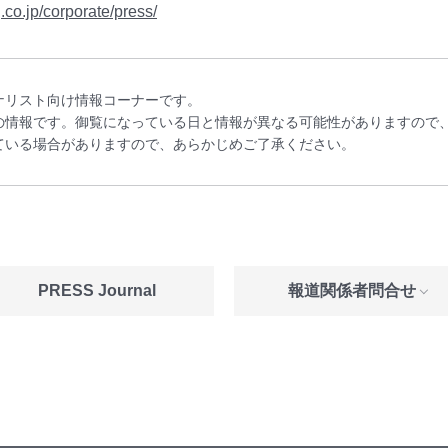
co.jp/corporate/press/
ナリスト向け情報コーナーです。
の情報です。御覧になっている日と情報が異なる可能性がありますので
ている場合がありますので、あらかじめご了承ください。
PRESS Journal
報道関係者問合せ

## Action item
From the line that contains "ナリスト向け情報コーナーです。" through the end of the records above, print every line exactly and nothing else.

## Exercise response
ナリスト向け情報コーナーです。
の情報です。御覧になっている日と情報が異なる可能性がありますので
ている場合がありますので、あらかじめご了承ください。
PRESS Journal
報道関係者問合せ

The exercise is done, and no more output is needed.